Thursday, August 26, 2010


I've recently been reading a book about the Conquistadors, with its focus specifically on how Hernan Cortez conquered the Montezuma and the Aztecs. It is an almost unbelievable account of how an army of hundreds brought down the most powerful empire of what is now called Central America. The population of Tenochtitlan, the island city at the center of the Aztec empire, had been as much as 200,000. So the Cortez expedition was audacious in the extreme.

A week or so ago I came across an interesting document assembled by the U.S. Marines called Elements of Combat. I had been intending to blog it and make comments on how it applied to Viet Nam (I had just finished watching Hamburger Hill) and World War I (I had just finished Kubrick's Paths of Glory, also) and then see how it applied to the Civil War as well.

As I read through this list, I thought about the men whom Cortez was leading into the heart of the continent back then in 1519-20. Their eyes might have been mesmerized by the prospects of gold, but their hearts were undoubtedly set on home.

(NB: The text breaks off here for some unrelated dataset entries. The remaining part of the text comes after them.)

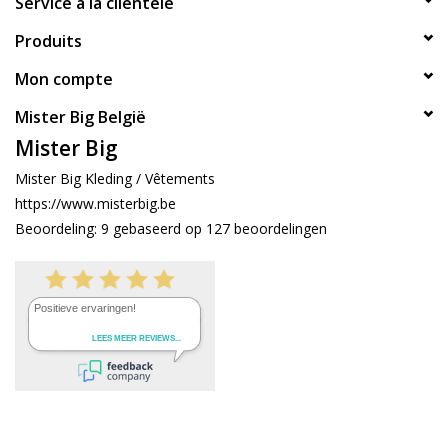
Service à la clientèle
Produits
Mon compte
Mister Big België
Mister Big
Mister Big Kleding / Vêtements
https://www.misterbig.be
Beoordeling:
9
gebaseerd op
127
beoordelingen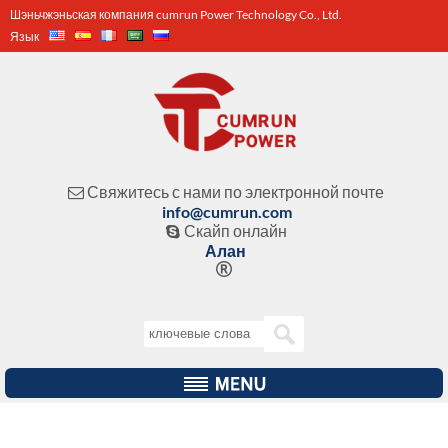
Шэньчжэньская компания cumrun Power Technology Co., Ltd.
Язык
Свяжитесь с нами по электронной почте

info@cumrun.com
Скайп онлайн

Алан


According to the NAVMC 2767, “User’s Guide to Marine Corps Leadership,” the nine elements of combat are:
• Violent, unnerving sights and sounds
• Casualties
• Confusion and lack of information (fog of war and friction)
• Feelings of isolation
• Communications breakdown
• Individual discomfort and physical fatigue
• Fear, stress and mental fatigue
• Continuous operations
• Homesickness

Pray for our young people in Afghanistan today. You can be sure it's no cakewalk.